Howard would like to question this, but it seems like another story for another time. Or many stories for a large number of times. “Well,” he says after a few awkward seconds. “That’s quite a gift. Very helpful at a zoo.” He pauses. “You may or may not have saved my life. I’m fairly certain you did.” There’s no reason to be blushing; why is he blushing?
Vince looks up and smiles at him. “Yeah, I guess so. I know how you can pay me back, though.”
Howard swallows. This sounds bad. This sounds good in a bad way. “Yeah?”
“You can at least try to eat my toast. You know the faces aren’t actual humans, yeah?”

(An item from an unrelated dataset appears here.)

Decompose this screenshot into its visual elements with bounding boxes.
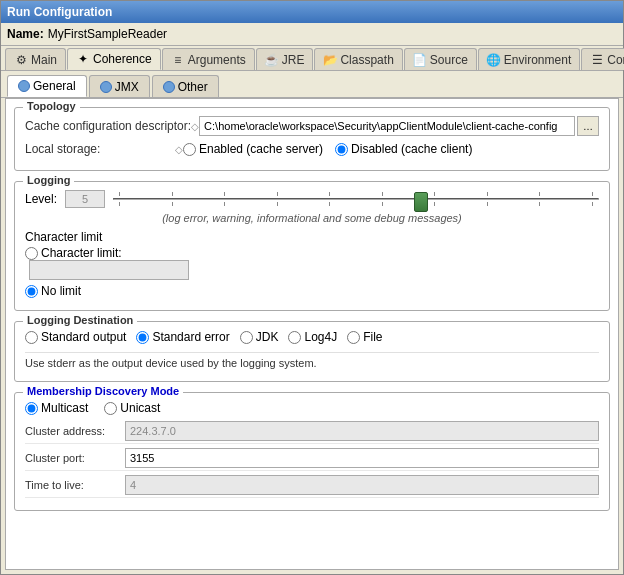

Howard doesn’t know whether to be mortified or relieved. He settles on a mix of both and says, “So you noticed.”
“Of course I did,” Vince laughs. “I’m not completely daft. At least not completely.”
Howard smiles. “I know.”
Vince says, “The lion told me something interesting.”
“Really?” Howard asks.
“He said that you looked tastier. Whatever he meant by that. I’m sure he meant fat-wise, not fashion-wise. I obviously have a very tasty style.”
“What do you mean ‘fat-wise,’ sir?” Howard asks, indignant. “I’m perfectly lean. I’m trim. Have you seen my legs lately? They’re like willows. Trim, lean, strong willows. Yes, sir.”
Vince laughs, and even Howard knows when his sense of self-pride has gotten out of hand, so he laughs too. And then Vince’s face is on his shoulder, Vince’s hair tickling his ear.
Howard freezes. What does this mean? Should he do something? Like what? Vince smells like strawberries. And sweat. The scents mingle oddly well together.
“We’re alive,” Vince says into the collar of Howard’s jacket.
Howard unfreezes, quickly searches for something to say, and comes up with, “Indeed, we are.” Really? That the best you could do?
Vince laughs. The vibration feels funny against Howard’s collarbone. He lifts his head to look Howard in the eyes. “Do you get into this kind of trouble often?”
Howard thinks. Nothing like this incident has ever happened to him before, barring the time with the shark, and that was entirely Fossil’s fault. Vince is changing his life in a number of ways, not all of them for the better. “Nope. Just with you.”
“Good,” Vince says. “Let’s keep it that way.” He smiles, idly playing with the cuff on one of Howard’s sleeves. “I think we should probably go check on the lion, make sure he got back okay.”
“Right,” Howard says.
“Also, you’re going to have to help me find an antelope,” Vince says seriously.
Life and love, Howard reminds himself as they walk to the lion exhibit, are all about compromises.